De même, le chœur des Nouveaux Caractères n’était pas en reste lui non plus, peu fourni (seulement une vingtaine de choristes) et pourtant si présent qu’on pouvait comprendre chacune des syllabes prononcées. Un chœur splendide tant sur un plan collectif qu’unitaire car chacun et chacune des solistes du chœur lors de leurs trop rares interventions se sont démarqués sans aucune exception par leurs indéniables qualités musicales.
Pourquoi en demi-teinte, alors ? C’est au cœur même de l’entité la plus essentielle de l’œuvre que le bât blesse : il est à noter que chez les solistes, aucun n’arrive à tirer son épingle du jeu. A commencer par les rôles-titre. La soprane Hongroise Emöke Barath incarne une Scylla au timbre, disons-le, séduisant mais sans aucun texte, et plus la chanteuse monte dans les aigus, plus le texte prend la forme d’un inextricable « yaourt ». Anders J. Dahis, lui ne fait pas mieux, généralement trop bas, il présente l’agaçante habitude de nasaliser à l’extrême chacune des voyelles de son texte. Circé quand à elle campée par Caroline Mutel, présente elle aussi des faiblesses prosodiques évidentes.

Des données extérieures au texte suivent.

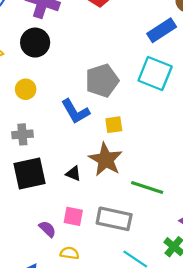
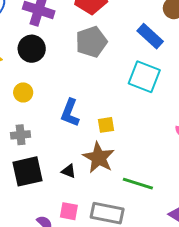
blue rectangle: (162, 30) -> (150, 36), turned 76
gray pentagon: (102, 81) -> (91, 42), moved
blue L-shape: (75, 111) -> (70, 113), turned 52

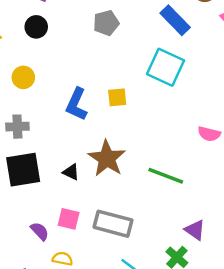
gray pentagon: (91, 42) -> (106, 23), size x0.7
black circle: (32, 49) -> (36, 27), size x0.7
yellow square: (106, 125) -> (117, 97), moved
green line: (138, 184) -> (166, 176), moved

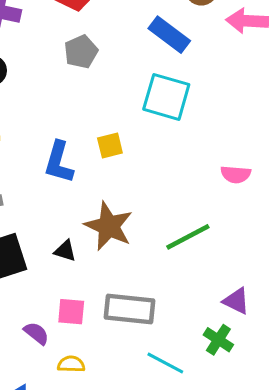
green line: (166, 176) -> (188, 237), turned -40

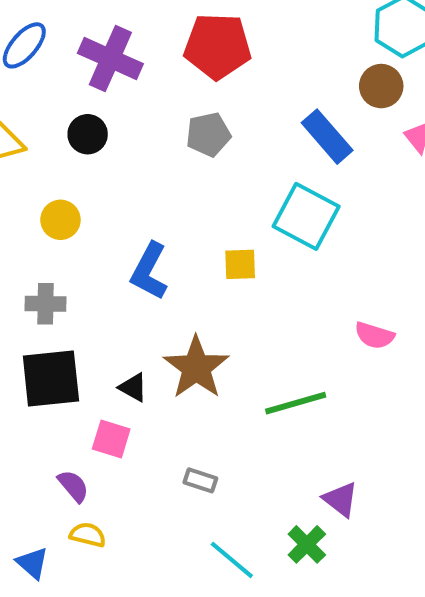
yellow square: (110, 146) -> (240, 264), moved
gray rectangle: (130, 309) -> (200, 480), size x0.5
pink square: (71, 312) -> (111, 439), moved
yellow semicircle: (71, 364) -> (88, 535), moved

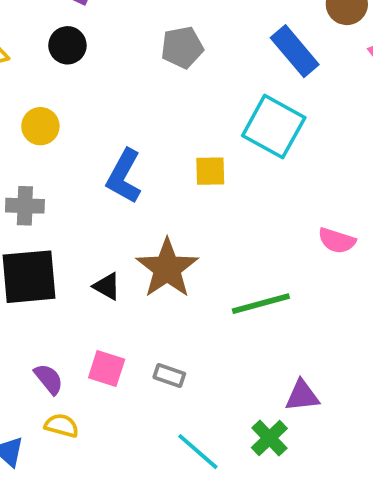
pink square: (111, 439) -> (107, 369), moved
purple triangle: (341, 499) -> (302, 396), turned -45

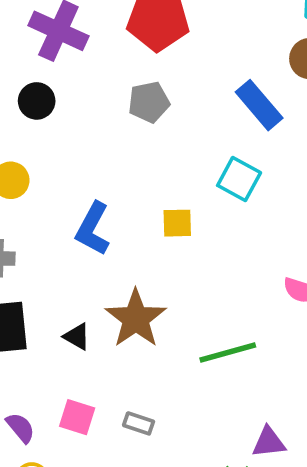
cyan square: (274, 127) -> (239, 179), size x0.7

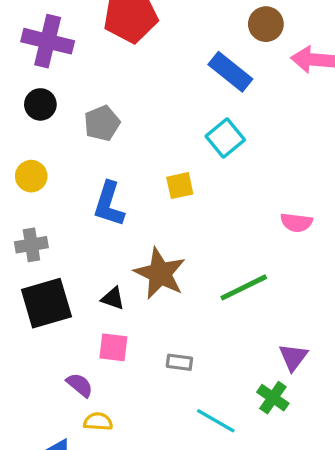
gray pentagon: (149, 102) -> (102, 123), moved
cyan square: (239, 179) -> (225, 138), turned 33
pink square: (77, 417) -> (113, 347), moved
purple triangle: (269, 442) -> (293, 357), turned -36

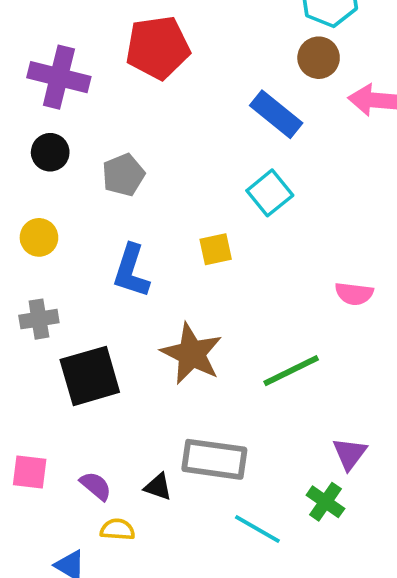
black triangle: (113, 298) -> (158, 487), moved
black square: (46, 303) -> (90, 376), moved
pink square: (113, 347) -> (30, 472), moved
gray rectangle: (179, 362) -> (214, 459), size x2.0

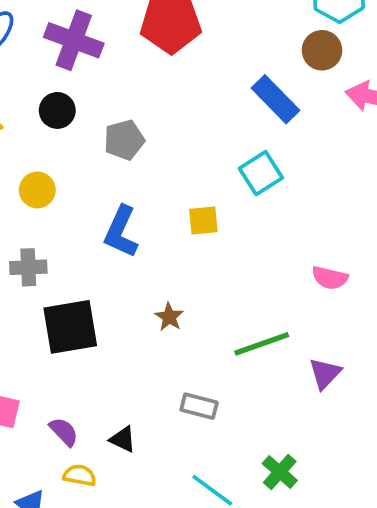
brown star: (192, 354) -> (169, 317), size x0.5
purple triangle: (350, 454) -> (325, 373), moved
gray rectangle: (214, 459) -> (199, 406), moved, size x0.6

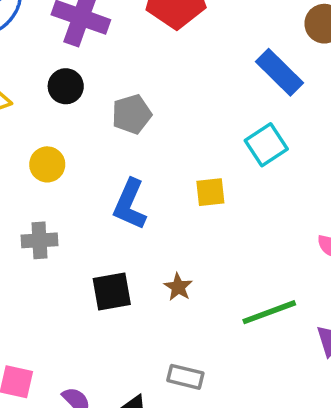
black square: (70, 327) -> (112, 291), moved, size x0.7
gray rectangle: (199, 406) -> (185, 377), moved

De plus, votre serviteur, féru avant tout de musique française, n’a pas pu s’empêcher d’esquisser une moue désapprobatrice au vu de la soprane se gargarisant de cadences et d’octaviations qui auraient eu tout à fait leur place dans un opéra de Haendel, Porpora ou Vivaldi, mais qui chez Leclair n’avaient pas le mérite du bon goût.
Chez les rôles féminins secondaires, au-delà du problème de casting évident que représente un Amour incarné par la mezzo-soprane Marie Lenormand, à la voix large et profonde face à la Vénus de la soprane légère Virginie Pochon, on retrouve toujours et encore des manquements dans la diction, et il est regrettable de voir le public contraint de suivre l’intégralité d’une tragédie mise en musique avec le livret sur les genoux. Sur le plan du texte, seul se démarquait le baryton Frédéric Caton qui malheureusement n’arrivait pas à passer l’orchestre et souffrait d’un manque de présence dès les premières loges de la corbeille.
Au final, et en dépit de l’excellence de l’orchestre et du choeur, et de la direction élégante de Sébastien d’Hérin, on déplorera le soin insuffisant apporté à la diction et à la prosodie, si cruciaux à la pleine réussite d’une tragédie lyrique, et si le primat de la musique était bien présent, le livret de l’obscur Monsieur d’Albaret est bien resté dans l’ombre.